It's not necessarily a problem for regulators to say that a business model is illegal or that the most common ways of doing business aren't acceptable, but if there are pro-customer reasons for why a model is being used, then that should be a reason to at least canvas the industry (and consumers) to see if maybe there's a way to gain the benefits of a more regulated system while minimizing the downsides of removing what customers like about the current model. Regulations have costs. These particular rules (technically, an interpretation that's not a rule) will have a heavy cost, as can be seen from the example the CSA gives of what they think is off-side.

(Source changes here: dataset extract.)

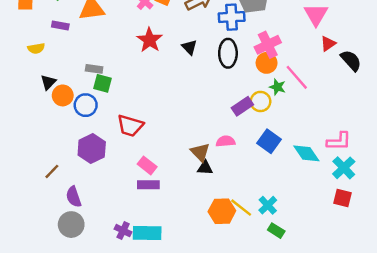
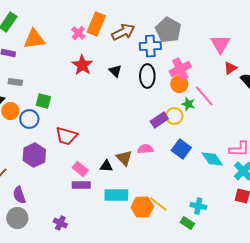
gray rectangle: (94, 69) -> (15, 82), moved
black triangle: (205, 168) -> (106, 166), moved
cyan cross: (268, 205) -> (198, 206), moved, turned -35
cyan rectangle: (147, 233) -> (116, 195), moved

What Should Cryptocurrency Exchanges Not Do According to the CSA?

The CSA has staked out a bold position on page 4 of the guidance. Their position is that "immediate delivery" is required of cryptocurrency platforms, and otherwise, the platform is (unlawfully) engaged in the business of trading securities:

"For example, if the terms and conditions of a contract or instrument transacted on a Platform only require the Platform to transfer crypto assets to the user-controlled wallet on request (with the transaction simply recorded on the books of the Platform to evidence the purchase and the user’s entitlement to receive the crypto asset on demand), the contract or instrument described above would be subject to securities legislation because:

-the contract or instrument does not create an obligation to make immediate delivery of the crypto assets to the user, and

-the typical commercial practice of the Platform is not to deliver, since users that do not make a request to transfer crypto assets do not receive full ownership, possession and control over the crypto assets that they transacted in."

After the above example, there's a note that the "immediate delivery" may really be more about "reliance and dependence of the user":

"In our view, a mere book entry does not constitute delivery, because of the ongoing reliance and dependence of the user on the Platform in order to eventually receive the crypto asset when requested."

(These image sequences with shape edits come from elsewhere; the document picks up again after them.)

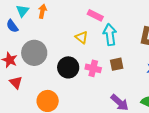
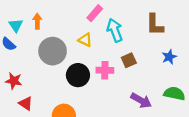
pink rectangle: (95, 15) -> (95, 13), turned -63
gray circle: (34, 53) -> (53, 51), moved

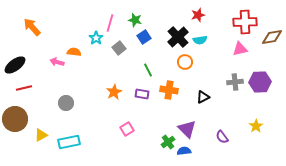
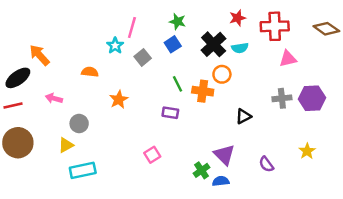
green star: (135, 20) -> (178, 21), moved
red cross: (245, 22) -> (275, 26), moved
orange arrow: (32, 27) -> (39, 55), moved
brown diamond: (272, 37) -> (326, 29), moved, turned 45
orange semicircle: (74, 52) -> (90, 72), moved
pink arrow: (57, 62) -> (54, 98), moved
red line: (24, 88) -> (13, 106), moved
orange cross: (169, 90) -> (203, 91), moved
orange star: (114, 92) -> (119, 100), moved
yellow triangle: (41, 135) -> (66, 145), moved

Why Is This Guidance Surprising?

In 2015 the CSA's Derivatives Committee issued a consultation paper on Canada's derivatives rules:

"It is therefore important that rules developed for the Canadian market are aligned with international practice to ensure that Canadian market participants have access to the international market and are regulated in accordance with international principles to the extent appropriate. The Committee will continue to monitor and contribute to the development of international standards. In this context, it is hoped that this paper will generate commentary and debate that will assist the CSA in developing harmonized policies and rules that are appropriate for Canada."

When it comes to derivatives, and most other areas of regulation, the CSA (and its members) have carefully evaluated rules in other jurisdictions and there's a general sense that Canada's securities rules shouldn't be too far off other jurisdictions. But when it comes to "crypto assets", the CSA doesn't seem concerned with whether its new guidance is at odds with what's being done in Canada, elsewhere, or even whether it puts the existing companies out of business. The guidance that was released last week is a new direction for securities regulation, and the primary danger of this move is not whether it will affect the (small) Canadian cryptocurrency industry. The concern should be about regulatory overreach and where securities laws end.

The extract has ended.